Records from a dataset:

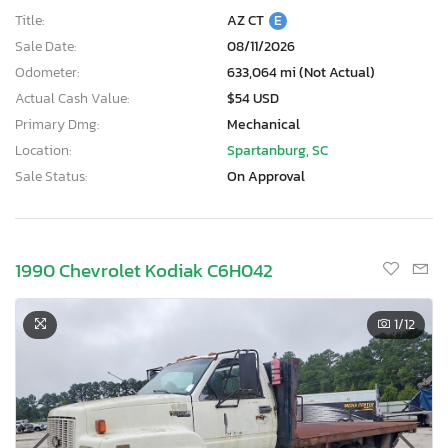
Title:
AZ CT
E
Sale Date:
08/11/2026
Odometer:
633,064 mi (Not Actual)
Actual Cash Value:
$54 USD
Primary Dmg:
Mechanical
Location:
Spartanburg, SC
Sale Status:
On Approval
1990 Chevrolet Kodiak C6H042
1
/12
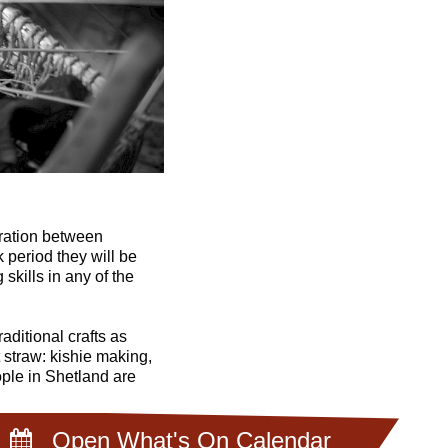
oration between
period they will be
skills in any of the
aditional crafts as
 straw: kishie making,
ople in Shetland are
Open What's On Calendar
nesday 9 November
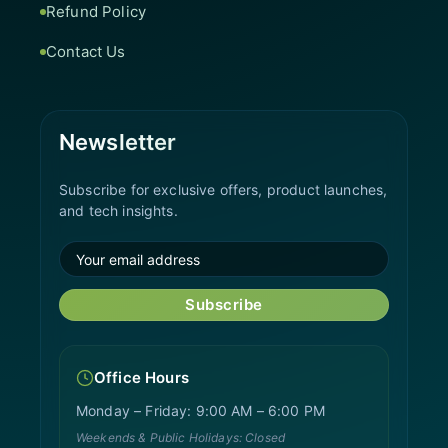
Refund Policy
Contact Us
Newsletter
Subscribe for exclusive offers, product launches,
and tech insights.
Subscribe
Office Hours
Monday – Friday: 9:00 AM – 6:00 PM
Weekends & Public Holidays: Closed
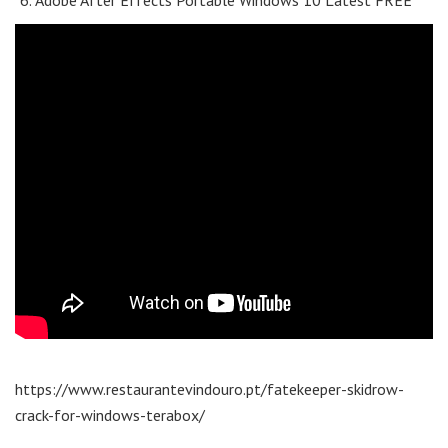
Adobe After Effects Portable Windows 10 Latest FREE
https://www.restaurantevindouro.pt/fatekeeper-skidrow-
crack-for-windows-terabox/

#### [Goal of the exercise]
Exercise for the records above: copy only the lines from the one with "period they will be" to the one with "Monday – Friday: 9:00 AM – 6:00 PM", both ends kept, and drop the pictures.

#### [Written solution]
period they will be
skills in any of the
aditional crafts as
 straw: kishie making,
ople in Shetland are
Open What's On Calendar
nesday 9 November
Refund Policy
Contact Us
Newsletter
Subscribe for exclusive offers, product launches,
and tech insights.
Subscribe
Office Hours
Monday – Friday: 9:00 AM – 6:00 PM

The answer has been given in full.